What does it take to operate an art museum? Students in Donald McColl's museum studies course are considering the complexities of the modern museum exhibition—from the practicalities of physical space to defining the educational mission—using as a case study the Kohl Art Gallery. The space in Gibson Center for the Arts opens with an exhibition of 19th-century masterpieces in October 2009.

The Kohl Art Gallery, named in recognition of benefactors Ben and Judy Kohl, is just a shell of drywall and concrete in early March, but McColl, the Underwood Professor of Art and Art History and the gallery's director, is already imagining the opening exhibition. A private collector has offered to lend several landscape paintings for the inaugural show.

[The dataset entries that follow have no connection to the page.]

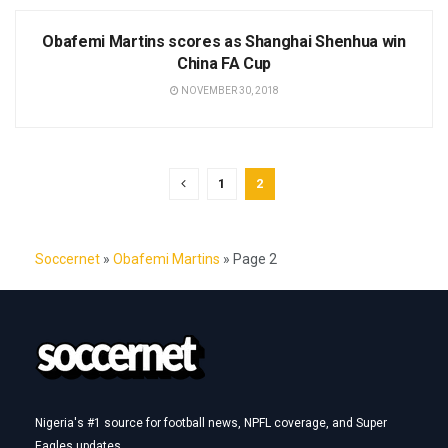
NEWS
Obafemi Martins scores as Shanghai Shenhua win
China FA Cup
NOVEMBER 30, 2018
1
2
Soccernet
»
Obafemi Martins
»
Page 2
Nigeria's #1 source for football news, NPFL coverage, and Super
Eagles updates.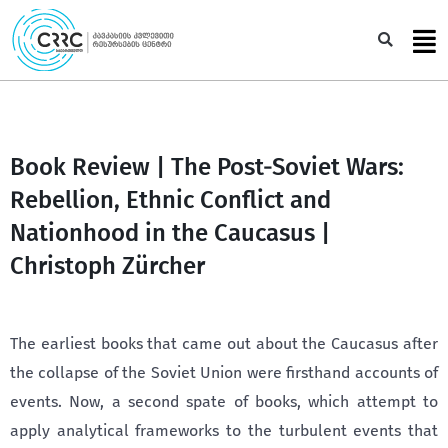
Skip
to
Sea
content
Book Review | The Post-Soviet Wars:
Rebellion, Ethnic Conflict and
Nationhood in the Caucasus |
Christoph Zürcher
The earliest books that came out about the Caucasus after
the collapse of the Soviet Union were firsthand accounts of
events. Now, a second spate of books, which attempt to
apply analytical frameworks to the turbulent events that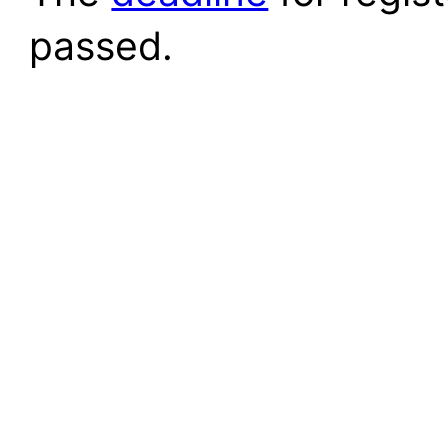
passed.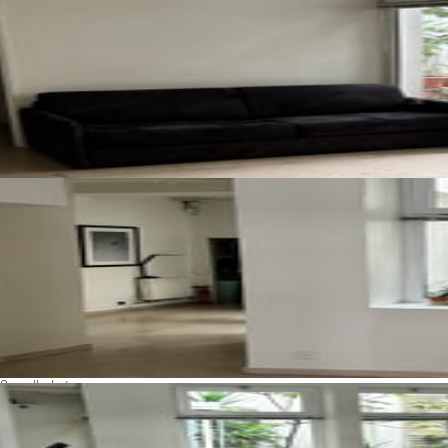
See all photos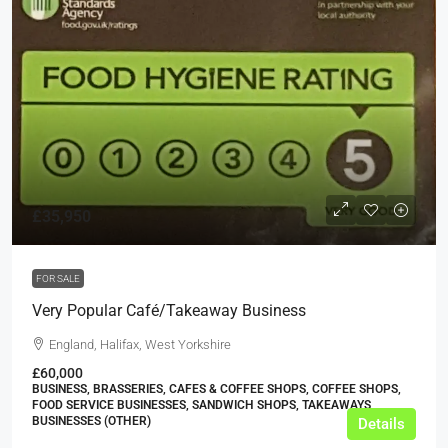
£35,950
FOR SALE
Very Popular Café/Takeaway Business
England, Halifax, West Yorkshire
£60,000
BUSINESS, BRASSERIES, CAFES & COFFEE SHOPS, COFFEE SHOPS,
FOOD SERVICE BUSINESSES, SANDWICH SHOPS, TAKEAWAYS
BUSINESSES (OTHER)
Details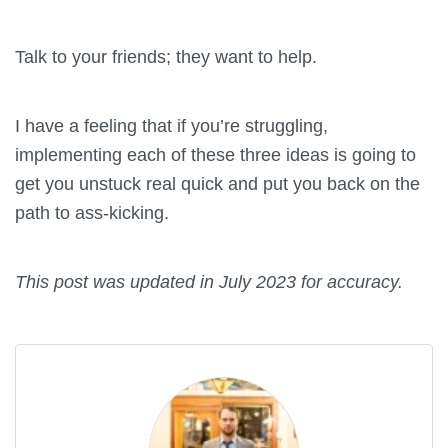
Talk to your friends; they want to help.
I have a feeling that if you’re struggling,
implementing each of these three ideas is going to
get you unstuck real quick and put you back on the
path to ass-kicking.
This post was updated in July 2023 for accuracy.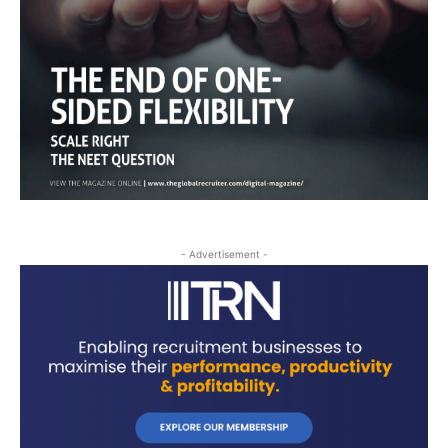
- Advertisement -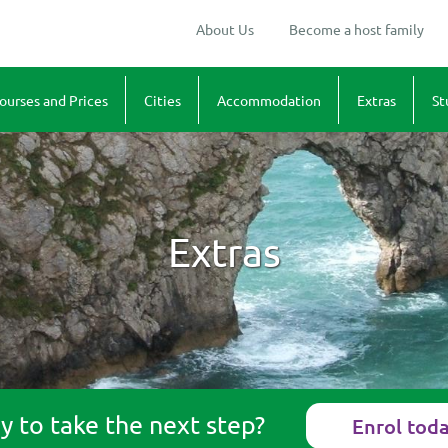
About Us
Become a host family
ourses and Prices
Cities
Accommodation
Extras
St
dults
Winchester and Romsey
Homestay in Hampshire
Cultural Excur
Te
usiness
Maps
Sports
1.
uniors
"Walk & Talk"
2.
Extras
amilies
Art
3.
rices
4.
5.
6.
 to take the next step?
Enrol tod
7.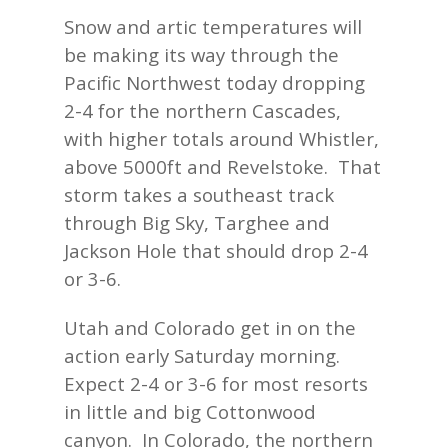
Snow and artic temperatures will
be making its way through the
Pacific Northwest today dropping
2-4 for the northern Cascades,
with higher totals around Whistler,
above 5000ft and Revelstoke. That
storm takes a southeast track
through Big Sky, Targhee and
Jackson Hole that should drop 2-4
or 3-6.
Utah and Colorado get in on the
action early Saturday morning.
Expect 2-4 or 3-6 for most resorts
in little and big Cottonwood
canyon. In Colorado, the northern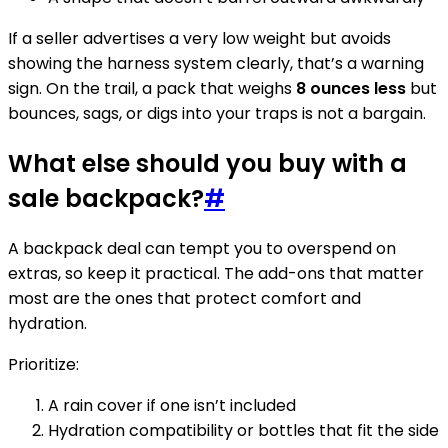
If a seller advertises a very low weight but avoids
showing the harness system clearly, that’s a warning
sign. On the trail, a pack that weighs
8 ounces less
but
bounces, sags, or digs into your traps is not a bargain.
What else should you buy with a
sale backpack?
#
A backpack deal can tempt you to overspend on
extras, so keep it practical. The add-ons that matter
most are the ones that protect comfort and
hydration.
Prioritize:
A rain cover if one isn’t included
Hydration compatibility or bottles that fit the side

In anticipation of the opening, McColl devised a course to give students some historical context of museums and collecting, to help them understand the roles of museum professionals, and to discuss the practical issues and ethical considerations surrounding the collection, conservation and exhibition of visual art.

In addition to exploring major metropolitan museums, McColl's students have also met with museum professionals on campus. Bill Johnston, associate director and chief curator of 19th century art at the Walters Art Museum, and his wife, Sona, a senior curator of painting and sculpture at the Baltimore Museum of Art, toured the gallery space with McColl's class in February.

McColl is working with Colleen Kearins '09, the College's first Kohl Gallery intern, to plan and mount the exhibition, which McColl says reflects "one of the greatest statements of faith I've ever made." McColl and his students have less than nine months to pull off a feat that most would take five years to do.

"The most exciting thing about this show is that our students and our art history graduates are involved," he says. "This is a collection never before seen in public. We are researching every picture as if it has never been studied before."

The exhibition is tentatively entitled Second Nature: Masterpieces of Nineteenth-Century Landscape Painting. Says McColl, "I want the exhibition to say something important about art and science, about art and nature, about the history of art, about aesthetics, about why traditional landscape painting is still such a powerful form of art today."

McColl also has plans for what will follow. In addition to loaned exhibitions, the Kohl Gallery will also host the Annual Student Art Show and other student-curated shows.